The Asia ex-Japan bonus pool at UBS’s investment-banking unit fell about 14% for last year, while Morgan Stanley’s is about 9% lower, the people said, asking not to be identified because the matter is private. Citigroup Inc., which had its best fourth-quarter at the business since 2017, reduced its pool by about 6% as it zeroed in on costs, a person familiar said.
Goldman Sachs Group Inc. kept overall bonuses largely flat, though it raised spending on variable compensation for top-performing bankers, another person said.
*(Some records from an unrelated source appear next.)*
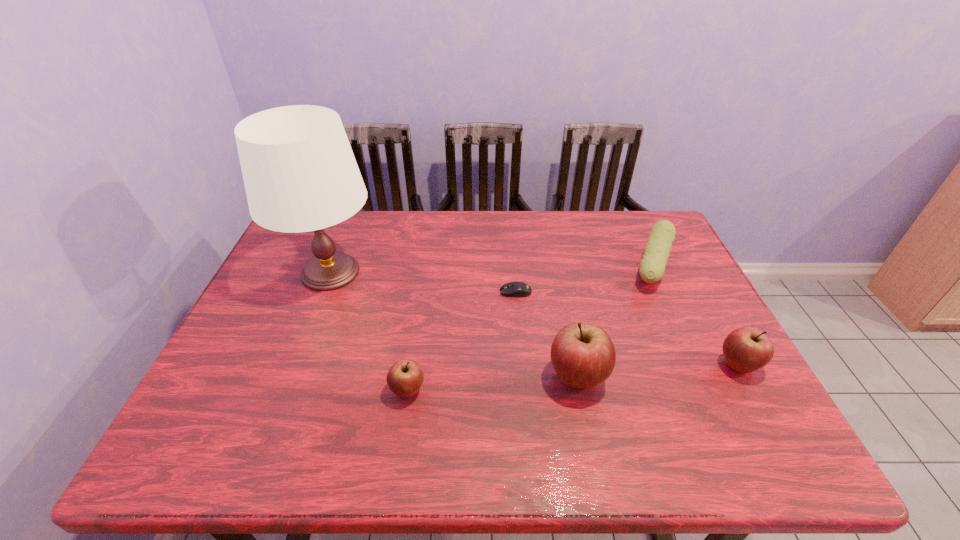 Image resolution: width=960 pixels, height=540 pixels. What are the coordinates of `free space between the third tallest object and the tallest object` in the screenshot? It's located at (535, 319).

Where is `empty space between the tallest object and the cucumber`? empty space between the tallest object and the cucumber is located at coordinates (492, 269).

This screenshot has width=960, height=540. In order to click on vacant area that lies between the tallest object and the cucumber in this screenshot , I will do `click(492, 269)`.

Locate an element on the screen. This screenshot has width=960, height=540. free space between the fifth object from right to left and the tallest object is located at coordinates (369, 332).

The image size is (960, 540). I want to click on unoccupied position between the computer mouse and the leftmost apple, so click(462, 341).

Locate an element on the screen. free space between the tallest apple and the fourth shortest object is located at coordinates (658, 372).

The width and height of the screenshot is (960, 540). What are the coordinates of `free space between the tallest apple and the rightmost apple` in the screenshot? It's located at (658, 372).

Identify the location of empty space between the second tallest object and the tallest object. coord(454,325).

Identify the location of vacant space in between the second shortest apple and the shortest object. Image resolution: width=960 pixels, height=540 pixels. (627, 329).

At what (x,y) coordinates should I click in order to perform the action: click on object that is the third closest to the leftmost apple. Please return your answer as a coordinate pair (x, y). Looking at the image, I should click on (513, 289). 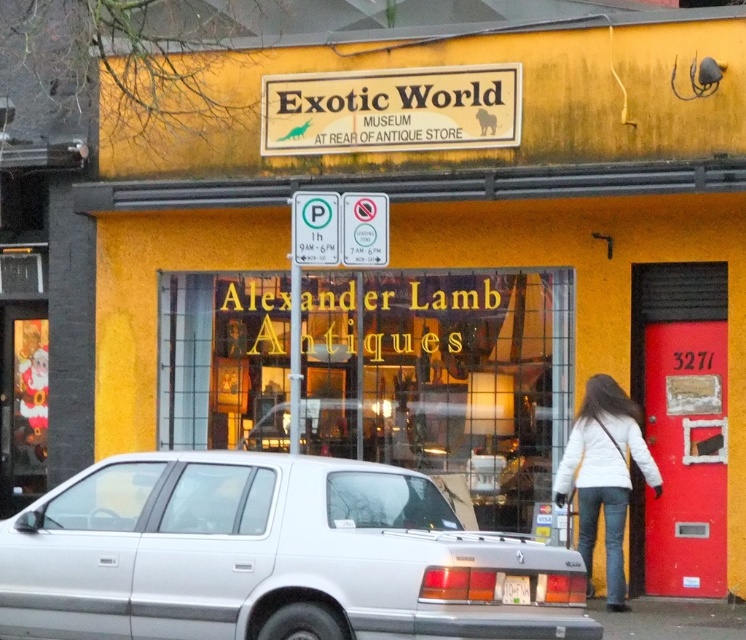 You are a delivery person who needs to park your van in front of the building. The van is 2 meters tall. Can you safely park your van next to the silver metallic sedan at lower center without hitting the white plastic license plate at rear?

The silver metallic sedan at lower center is much taller than the white plastic license plate at rear. Since the van is 2 meters tall, it might be too tall compared to the license plate height, so parking next to it could risk hitting the license plate.

You are standing in front of the building and notice the white matte jacket at lower right. Based on its position, can you determine if the jacket is closer to the red door with the number 3271 or to the large glass window displaying Alexander Lamb Antiques?

The white matte jacket at lower right is located at point (604, 476), which places it closer to the red door with the number 3271 than to the large glass window displaying Alexander Lamb Antiques. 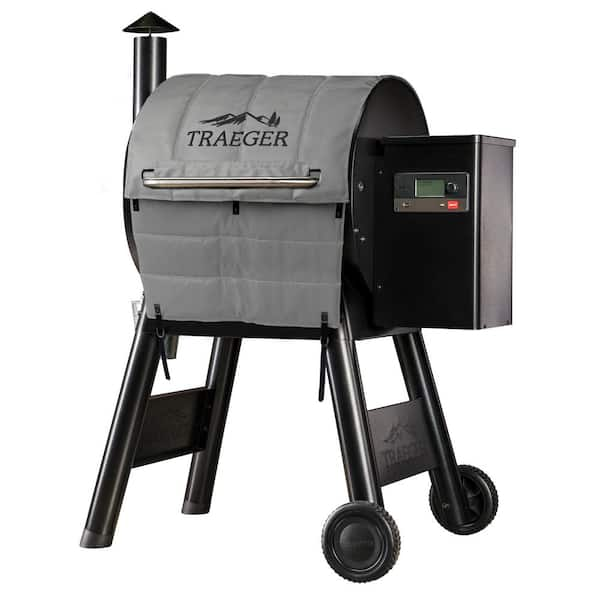 Locate an element on the screen. This screenshot has width=600, height=600. digital screen is located at coordinates (422, 193). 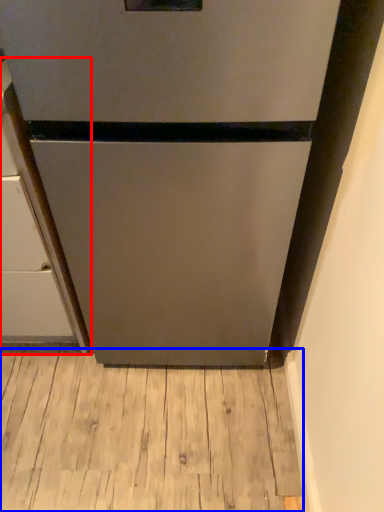 Question: Among these objects, which one is farthest to the camera, cabinetry (highlighted by a red box) or hardwood (highlighted by a blue box)?

Choices:
 (A) cabinetry
 (B) hardwood

Answer: (B) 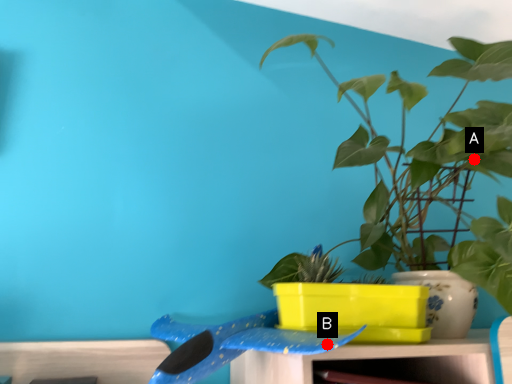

Asia has struggled to maintain a long boom, in part as China’s economic growth has slowed to a three-decade low, pressured by the U.S. trade war and tightening bank liquidity. Deal-making in Asia, excluding Japan, waned last year. The value of mergers dropped by 9%, data compiled by Bloomberg shows. A compression in fees has also continued, one of the people said.
UBS underperformed last year as it took hit from being suspended from sponsoring equity sales in Hong Kong, the world’s busiest initial public offering market. The Zurich-based lender has also trimmed costs and is restructuring its businesses as part of a global revamp. Earlier this month, the bank was again cleared to sponsor IPOs in Hong Kong.
Morgan Stanley cut the Asia bonus pool after lower merger and acquisition fees, the person said, with overall investment banking revenue declining about 12%, a person said. The bank had a record year for the business in 2018, boosting its bonus for the region by the double digits, the person said. Citigroup’s Asia investment banking revenue rose 4% last year, a person said.
Media representatives for all the banks declined to comment.
Across the major banks, managing directors and executive directors are facing the biggest reductions of between 9% to 12%. Bonuses for vice-presidents are largely flat, while most associates got a slight raise, the people said.
Total compensation for performing senior bankers ranged between US$1.25 million ($1.69 million) to US$1.75 million, depending on the geographical location and sector coverage, people familiar with the industry trends said. For junior managing directors, the range was US$1 million to US$1.25 million, they said.
Globally, banks have benefited from buoyant markets and added stimulus. In particular JPMorgan Chase & Co., Morgan Stanley and Citigroup saw blowout quarters on their fixed-income desks at the end of last year.